(Saved entries)

• • • • •

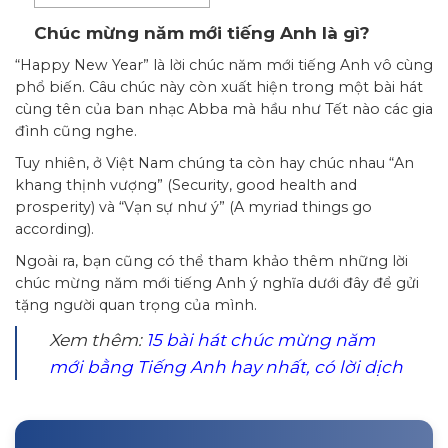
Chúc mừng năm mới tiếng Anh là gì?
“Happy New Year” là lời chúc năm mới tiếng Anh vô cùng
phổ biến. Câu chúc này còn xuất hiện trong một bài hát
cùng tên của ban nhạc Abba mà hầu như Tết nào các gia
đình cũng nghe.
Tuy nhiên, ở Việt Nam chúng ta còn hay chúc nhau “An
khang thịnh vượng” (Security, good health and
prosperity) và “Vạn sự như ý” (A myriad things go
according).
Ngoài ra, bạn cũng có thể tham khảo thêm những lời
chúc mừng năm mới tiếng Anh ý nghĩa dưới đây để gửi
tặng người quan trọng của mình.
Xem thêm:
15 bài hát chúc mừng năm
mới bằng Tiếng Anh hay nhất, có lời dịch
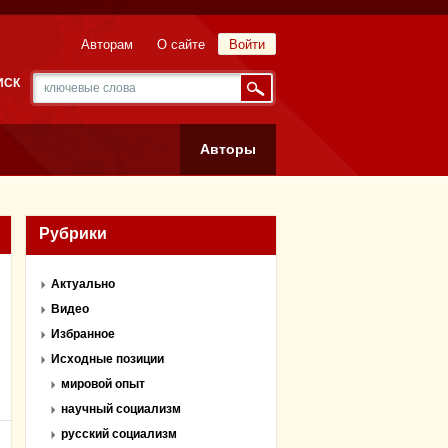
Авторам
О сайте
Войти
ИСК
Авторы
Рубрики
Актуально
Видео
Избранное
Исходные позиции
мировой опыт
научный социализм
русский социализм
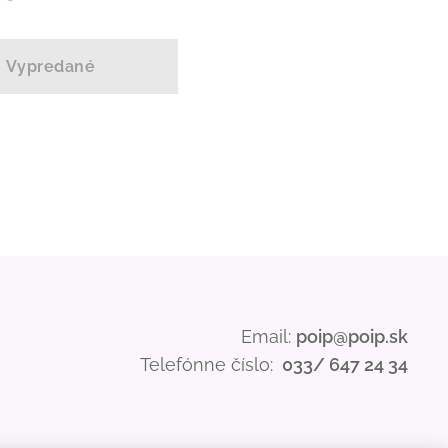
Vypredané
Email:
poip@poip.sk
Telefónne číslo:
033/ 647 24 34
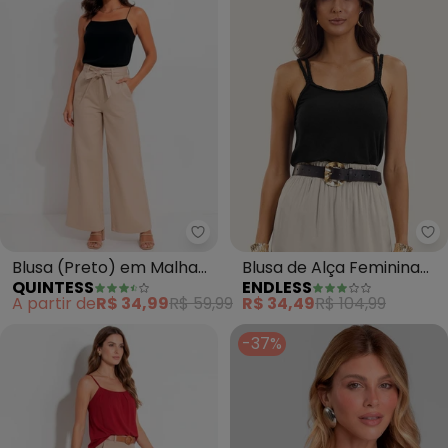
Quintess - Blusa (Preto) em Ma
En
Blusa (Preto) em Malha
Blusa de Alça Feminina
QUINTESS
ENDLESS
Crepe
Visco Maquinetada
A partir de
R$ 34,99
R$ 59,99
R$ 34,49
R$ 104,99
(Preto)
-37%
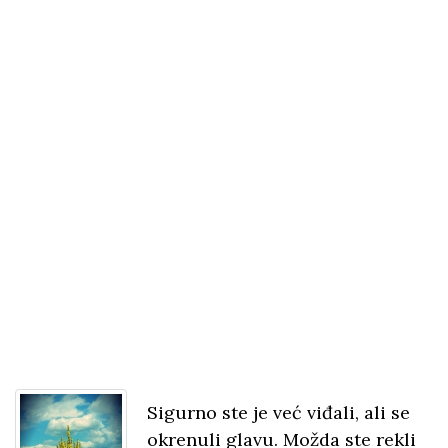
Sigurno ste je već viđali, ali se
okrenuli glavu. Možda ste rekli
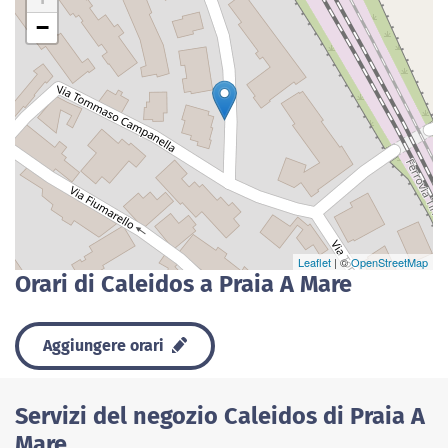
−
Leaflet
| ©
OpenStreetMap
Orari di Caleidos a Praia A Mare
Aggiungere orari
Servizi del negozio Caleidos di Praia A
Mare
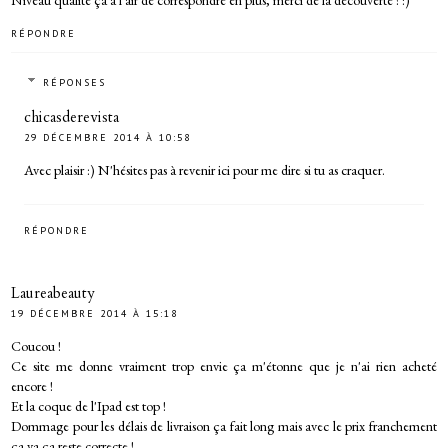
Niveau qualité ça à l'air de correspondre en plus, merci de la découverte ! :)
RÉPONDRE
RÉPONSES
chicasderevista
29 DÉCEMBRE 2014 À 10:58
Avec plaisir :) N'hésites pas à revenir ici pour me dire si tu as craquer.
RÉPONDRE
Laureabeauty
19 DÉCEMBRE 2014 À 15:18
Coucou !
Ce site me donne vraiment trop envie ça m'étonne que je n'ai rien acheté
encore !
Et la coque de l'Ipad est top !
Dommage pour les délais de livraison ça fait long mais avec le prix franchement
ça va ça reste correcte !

• • • • •

Task brief
Within the data, how many lines hold "Preto"? Respond with only the number.

Written solution
3